_SUPPLIED MATERIAL:_

○ ○ ○ ○

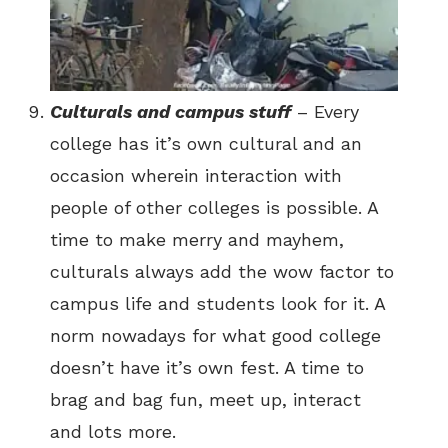
Culturals and campus stuff
– Every
college has it’s own cultural and an
occasion wherein interaction with
people of other colleges is possible. A
time to make merry and mayhem,
culturals always add the wow factor to
campus life and students look for it. A
norm nowadays for what good college
doesn’t have it’s own fest. A time to
brag and bag fun, meet up, interact
and lots more.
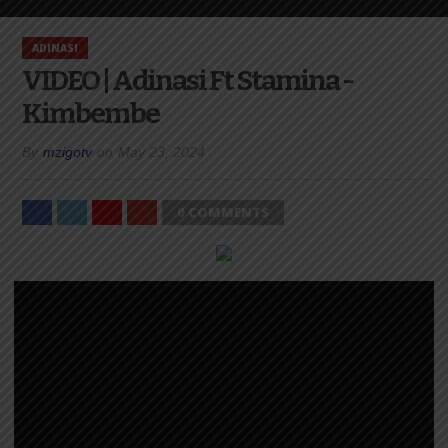
ADINASI
VIDEO | Adinasi Ft Stamina -
Kimbembe
By
mzigotv
on
May 23, 2024
0 COMMENTS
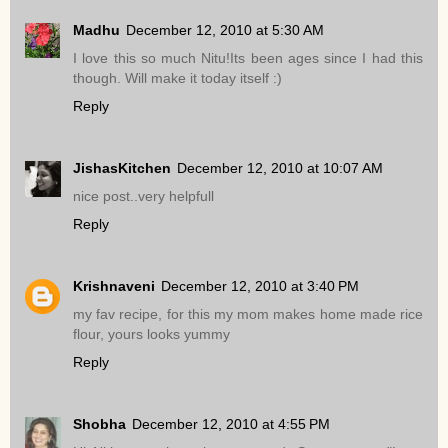
Madhu
December 12, 2010 at 5:30 AM
I love this so much Nitu!Its been ages since I had this
though. Will make it today itself :)
Reply
JishasKitchen
December 12, 2010 at 10:07 AM
nice post..very helpfull
Reply
Krishnaveni
December 12, 2010 at 3:40 PM
my fav recipe, for this my mom makes home made rice
flour, yours looks yummy
Reply
Shobha
December 12, 2010 at 4:55 PM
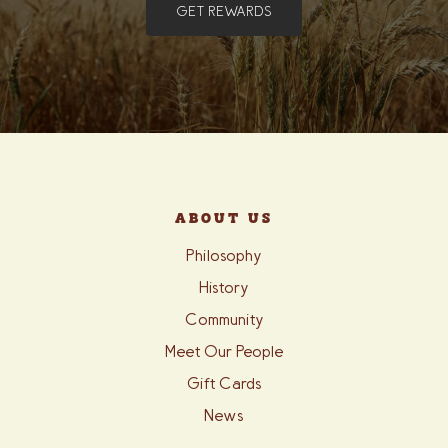
GET REWARDS
ABOUT US
Philosophy
History
Community
Meet Our People
Gift Cards
News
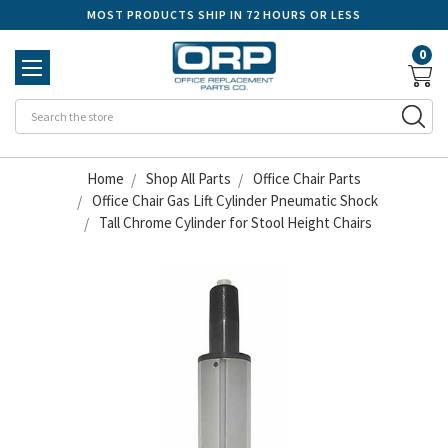
MOST PRODUCTS SHIP IN 72 HOURS OR LESS
0
Se
Home
Shop All Parts
Office Chair Parts
Office Chair Gas Lift Cylinder Pneumatic Shock
Tall Chrome Cylinder for Stool Height Chairs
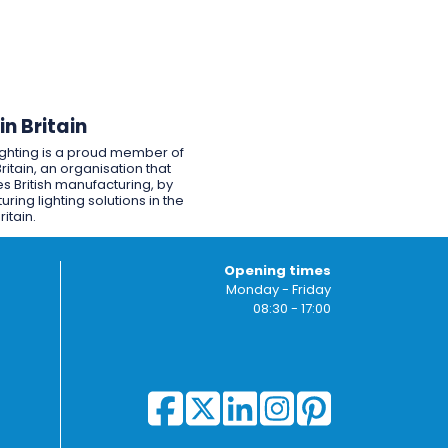
n Britain
ighting is a proud member of
ritain, an organisation that
s British manufacturing, by
ring lighting solutions in the
ritain.
Opening times
Monday - Friday
08:30 - 17:00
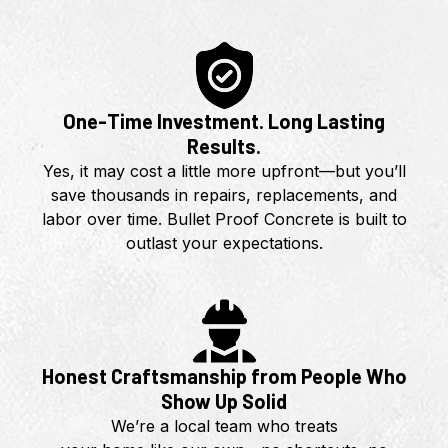
One-Time Investment. Long Lasting
Results.
Yes, it may cost a little more upfront—but you’ll
save thousands in repairs, replacements, and
labor over time. Bullet Proof Concrete is built to
outlast your expectations.
Honest Craftsmanship from People Who
Show Up Solid
We’re a local team who treats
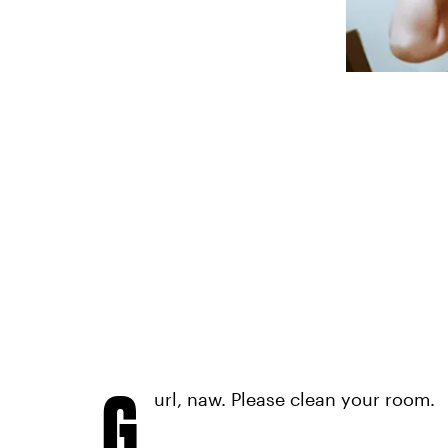
G
url, naw. Please clean your room.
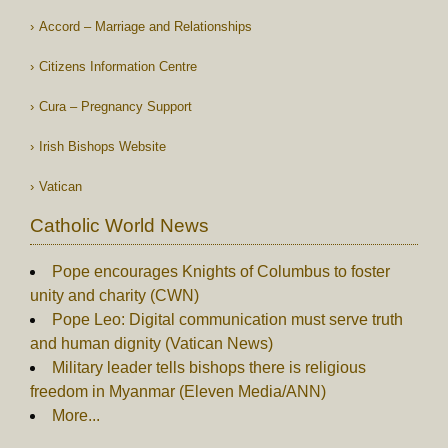
Accord – Marriage and Relationships
Citizens Information Centre
Cura – Pregnancy Support
Irish Bishops Website
Vatican
Catholic World News
Pope encourages Knights of Columbus to foster
unity and charity (CWN)
Pope Leo: Digital communication must serve truth
and human dignity (Vatican News)
Military leader tells bishops there is religious
freedom in Myanmar (Eleven Media/ANN)
More...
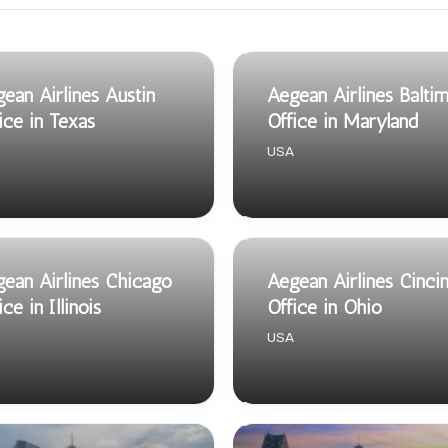
ean Airlines Austin
Aegean Airlines Balti
ice in Texas
Office in Maryland
USA
ean Airlines Chicago
Aegean Airlines Cincin
ice in Illinois
Office in Ohio
USA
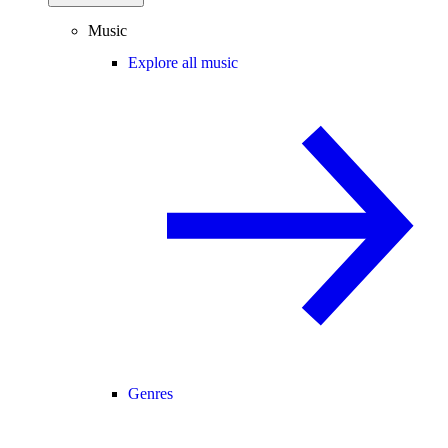
Music
Explore all music
Genres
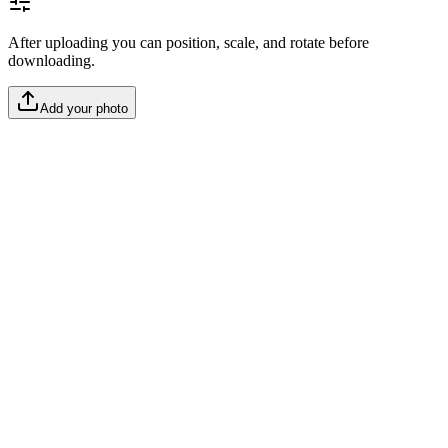
After uploading you can position, scale, and rotate before
downloading.
Add your photo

○ ○ ○ ○

_EXERCISE AIM:_ What you return should be only the exact lines from the top of the entries through the line with "campus life and students look for it. A", minus the pictures.

_TASK ANSWER:_
Culturals and campus stuff
– Every
college has it’s own cultural and an
occasion wherein interaction with
people of other colleges is possible. A
time to make merry and mayhem,
culturals always add the wow factor to
campus life and students look for it. A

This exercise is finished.